United Nations Security Council Resolution 1540 is another important tool in our international efforts to stem proliferation. UNSCR 1540 was adopted almost two years at the urging of President Bush. It imposes a legally binding obligation on all countries to put in place and enforce strong export control laws, as well as other legal and regulatory measures against proliferation. We look forward to the upcoming 1540 Committee report and working together with other states to assist states in implementing their 1540 obligations.
The Proliferation Security Initiative, or PSI, is an important counter-proliferation initiative through which we seek to disrupt illicit WMD and missile-related trade to state and non-state actors of proliferation concern. More than 70 countries have indicates support for the PSI. The PSI Statement of Interdiction Principles commits countries to act cooperatively to interdict WMD shipments consistent with national legal authorities and relevant international law. PSI is successful not only because of the tangible benefits accrued from disrupting illicit WMD trade, but also because of the intangible benefits derived from information sharing as well as in-depth operational, policy and legal discussions. The strength of the PSI lies first in its ability to bring to bear the diverse capabilities and legal authorities of participating states when we have information on proliferation-related shipments, and, second, in its effectiveness in encouraging states to strengthen these capabilities and authorities to deter, disrupt and prevent the proliferation WMD-related material and equipment.
In addition, we employ a variety of "defensive measures" to stem the trade in WMD materials and equipment as well as to disrupt and defeat the WMD programs of rogue states such as Iran and North Korea. Our defensive measures are intended to address three key threats: the transfer of fissile material, the onward proliferation of WMD and missiles, and the threat of or actual use of chemical, biological or nuclear weapons and ballistic missiles.
One key defensive measure to address these threats is our campaign to disrupt the financial networks that support illicit trade in WMD-related materials and equipment. In June 2005, President Bush issued Executive Order 13382, which authorizes the United States to "freeze" assets and block transactions of entities and persons engaged in WMD proliferation. For example, the United States has named 11 DPRK entities under the Executive Order on Proliferation Financing, as well as entities from Iran and Syria. We continue to urge other countries to adopt similar laws and regulations, consistent with their obligations under UNSC Resolution 1540, to stem the financial flows related to proliferation activities.

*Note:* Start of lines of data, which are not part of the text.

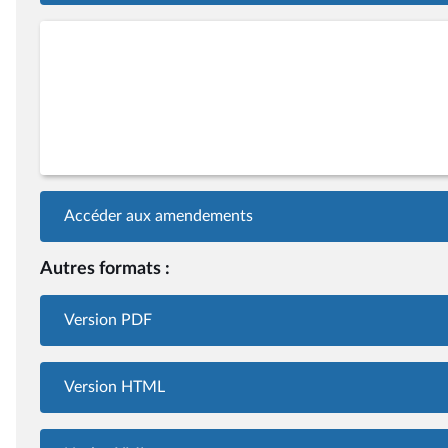
Accéder aux amendements
Autres formats :
Version PDF
Version HTML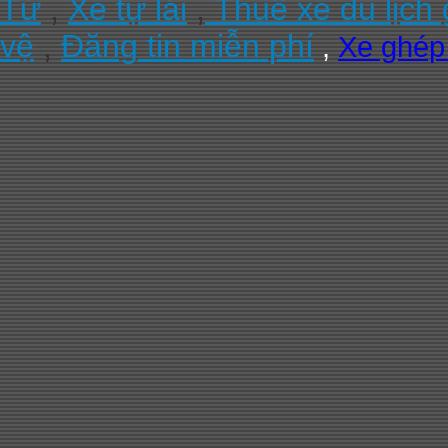
Tử
,
Xe tự lái
,
Thuê xe du lịch 
vệ
,
Đăng tin miễn phí
,
Xe ghé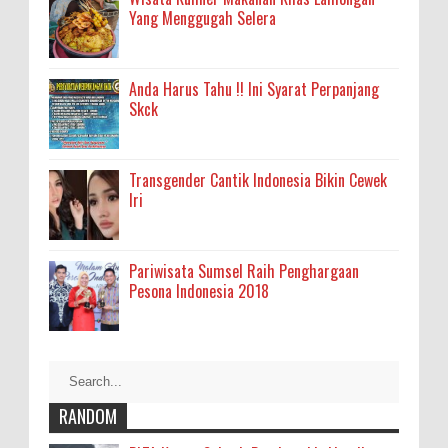
Yang Menggugah Selera
Anda Harus Tahu !! Ini Syarat Perpanjang
Skck
Transgender Cantik Indonesia Bikin Cewek
Iri
Pariwisata Sumsel Raih Penghargaan
Pesona Indonesia 2018
RANDOM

Using tools such as these, the Bush Administration has put together a comprehensive national and international effort to stem proliferation. Proactive and dynamic strategies are necessary in today's strategic environment, where we confront challenges ranging from terrorism and nuclear-armed rogue states to clandestine proliferation networks. We have no choice but to act, however, given the unimaginable potential costs of inaction.